Cayman Islands-based Charwell Investments has cut its security systems developer Petards Group (LON: PEG) stake from 8.99% to 1.72%. The shares slipped 43.1% to 3.7p.

Oil rises on Russia’s and Saudi Arabia’s call for production cuts

Both WTI and Brent jumped again on Friday as Saudi Arabia and Russia continued to call for more OPEC+ countries to curb their production in 2024.

Despite OPEC+ also coming to a consensus on fossil fuel production cuts, Saudi Arabia and Russia are also implementing their own domestic production cuts.

Saudi Arabia in particular has confirmed its commitment to maintaining an extra voluntary reduction of 1 million barrels per day (bpd).

This will result in a predicted production level of approximately 9 million bpd for December, according to the statement from the Ministry of Energy.

“This additional voluntary cut comes to reinforce the precautionary efforts made by OPEC+ countries with the aim of supporting the stability and balance of oil markets,” a source told Reuters on Wednesday.

At the time of writing on Friday, WTI crude was up 2.22%, while Brent crude was up 2.24%.

“The oil market has been dominated by predictions of weakening demand. Fears of a slowdown in global growth have been building as we approach year-end,” said David Morrison.

Oil has experienced a 26% decline from its peak in September. The market has been primarily influenced by forecasts of reduced demand, with concerns about a potential global growth slowdown intensifying as the end of the year approaches.

“While there’s plenty of evidence of slowing economic growth for China, the Eurozone (driven by Germany), Japan (an overnight downward revision of GDP), and the UK, the jury is still out when it comes to the US. After all, we’ve just seen an upward revision to the US’s Q3 GDP number to +5.2% from 4.9%. How could that possibly be turned around into a recession in 2024?” Morrison said.

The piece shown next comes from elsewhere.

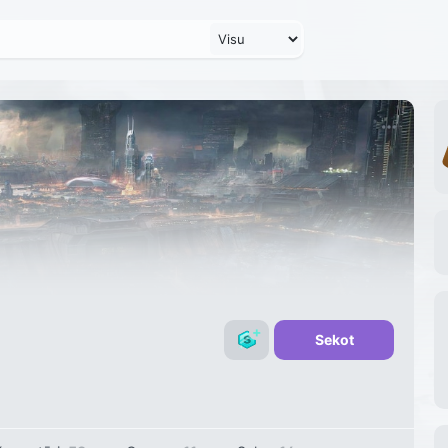
Sekot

Adding to that, “there were so many voices forecasting a US recession this year, and all were widely off the mark. Anyone calling for one next year can be accused of crying wolf. And yet, it could happen, and if it did, it would explain why the market is pricing in rate cuts of 125 basis points in 2024, despite the Fed warning not to get carried away.”

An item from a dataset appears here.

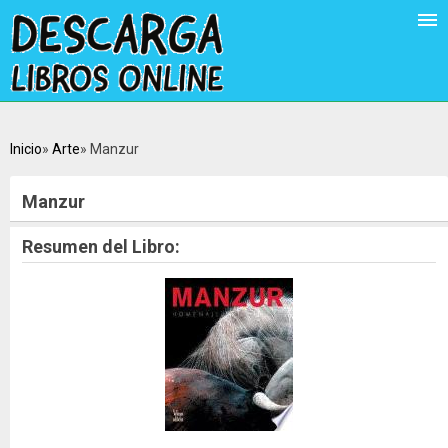
Inicio
Arte
Manzur
Manzur
Resumen del Libro:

FTSE 100 gains after stronger-than-expected Non-Farm Payrolls, Anglo American crashes

The FTSE 100 gained on Friday after stronger-than-expected Non-Farm Payrolls painted a resilient picture of the US economy.

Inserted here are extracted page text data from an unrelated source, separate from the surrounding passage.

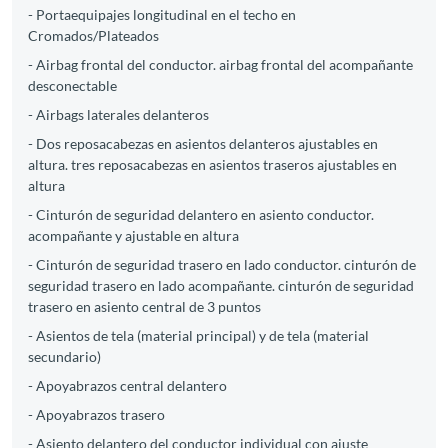
- Portaequipajes longitudinal en el techo en
Cromados/Plateados
- Airbag frontal del conductor. airbag frontal del acompañante
desconectable
- Airbags laterales delanteros
- Dos reposacabezas en asientos delanteros ajustables en
altura. tres reposacabezas en asientos traseros ajustables en
altura
- Cinturón de seguridad delantero en asiento conductor.
acompañante y ajustable en altura
- Cinturón de seguridad trasero en lado conductor. cinturón de
seguridad trasero en lado acompañante. cinturón de seguridad
trasero en asiento central de 3 puntos
- Asientos de tela (material principal) y de tela (material
secundario)
- Apoyabrazos central delantero
- Apoyabrazos trasero
- Asiento delantero del conductor individual con ajuste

The US economy added 199,000 jobs in November, exceeding economist forecasts of 185,000. The unemployment rate came in at 3.7% compared to estimates of 3.9%.

The conundrum for markets is the jobs report doesn’t support the argument that the Federal Reserve will cut rates in early 2024, but at the same time, it doesn’t support further interest rate hikes.

The FTSE 100 was up 0.5% at the time of writing and will likely remain choppy for the rest of the session. US stocks whipsawed and promised volatility going into the weekend as investors assessed the implications for central bank meetings next week.

The jobs report will influence the Federal Reserve’s thinking on rates and may dictate a more hawkish tone than equity bulls would like.

Anglo American

Anglo American was the FTSE 100’s top faller after the miner said it planned to cut production in the coming years to conserve cash. Mining investors never want to hear about production cuts, and Anglo shares sank over 14% on Friday.

“Mining giant Anglo American is taking the secateurs to its costs, and it plans to reduce expenditure by another $500m next year. The huge increase in the existing plan comes as production from its extensive Copper, iron, platinum, and other commodities will be lower than previously thought,” said Sophie Lund-Yates, lead equity analyst at Hargreaves Lansdown.

“Miners are at the mercy of cyclical material costs, and the wheel has been turning against new CEO Duncan Wanblad – with issues compounded by operational headaches too.”

Despite the destruction of Anglo American shares on Friday, the losses were limited mainly to Anglo, with only minor losses in Rio Tinto. Indeed, copper miner Antofagasta was the FTSE 100’s top riser, and Glencore edged higher.

Housebuilder Berkeley Group was among the fallers as investors booked profits after the company released reasonably respectable half-year earnings.